Learning all of the different tack pieces is one of the first things that new equestrians learn. The basic parts as most of us know are the bridle, girth, horse halter, saddle pad and arguably the most important piece of tack: the saddle.
Those who have been saddle shopping have come to learn that there is an overwhelming amount to learn about saddles from function, fitting the horse, fitting the rider to leather types to brands and their specific qualities.
Learning the different types of saddles and their purposes is a great place to begin the search!
Starting at the differences between an English saddle and a western saddle is commonplace for beginner riders. Both the English and western saddle has a designated seat, leg flaps, cantle, pommel, skirt and a structural tree.
The differences are quite obvious, but mainly the English saddle is meant for jumping, the hunt and any other activity that requires a light/half seat. On the contrary, a western saddle is built for long days, ranch work, and gaming.
The history and development of the English saddle is a long journey. There were many different versions that existed throughout history, all which have seen many upgrades since, but the main purpose of every English saddle remains the same: the ability to have a forward seat.
The function directly correlates to structure and form in saddlery. We will be exploring the unique characteristics of the all-purpose saddle, dressage and the close contact saddle as well as a few unique types.

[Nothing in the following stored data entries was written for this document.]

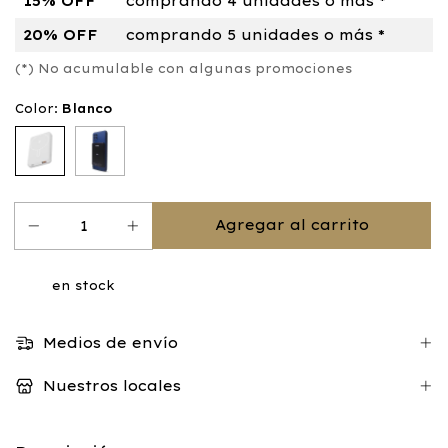
15% OFF
comprando 4 unidades o más *
20% OFF
comprando 5 unidades o más *
(*) No acumulable con algunas promociones
Color:
Blanco
en stock
Medios de envío
Nuestros locales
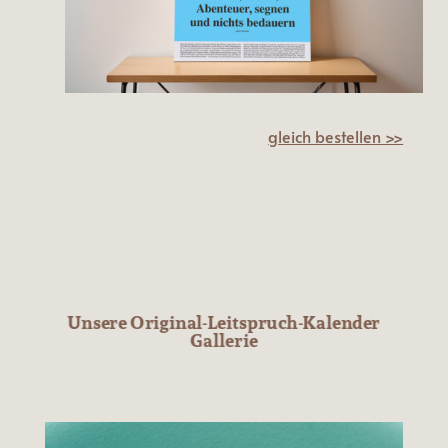
gleich bestellen >>
Unsere Original-Leitspruch-Kalender
Gallerie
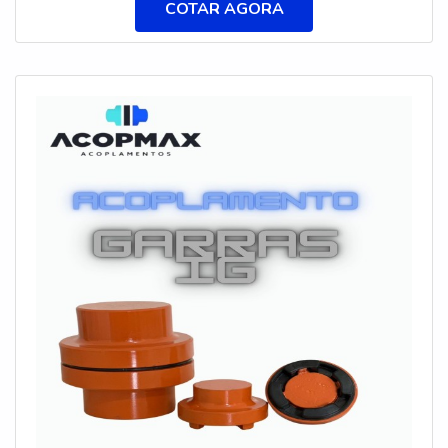
COTAR AGORA
manutenção e dispensam lubrificação.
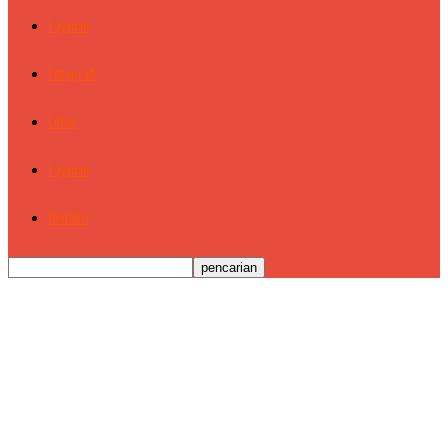
Layanan
Fotografi
Loker
Layanan
Redaksi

Starting with what is probably the most popular, especially in lesson barns: the all-purpose saddle (A/P saddle). The all-purpose saddle is the most versatile out of all of the English saddles. A/Ps feature a slightly forward flap; this is appropriate for short stirrup work such as jumping. Although, the flap is not so forward that flatwork with slightly longer stirrups is not uncomfortable for the rider. The seat is comfortable for the rider and is a safe middle ground between a shallow jump saddle and a deep dressage saddle.
These trusty saddles are great for those looking to dabble in several disciplines! A great option for a rider’s first saddle is Henri de Rivel Advantage All Purpose Saddle. With a slightly forward flap and moderate seat depth, this saddle is a great fit for riders seeking to try out several disciplines at the lower levels. These are usually the most inexpensive out of the 3 main types.
Dressage is a specific branch of English riding that focuses on principles from hundreds of years ago that are still relevant today. A deep seat and long flaps able to accommodate a longer stirrup length are both requirements of a dressage saddle. Long flaps are needed for the rider to have a deep, contacting seat as well as a relaxed, long leg that is capable of forward and backward movement for various cues.
Henri de Rivel offers a line of dressage saddles, including the Dortmund Dressage Saddle. Large knee rolls and grippy leather are made for the rider to maintain leg position. A medium-deep seat provides a close feel to the horse’s back, enhancing the connection between horse and rider.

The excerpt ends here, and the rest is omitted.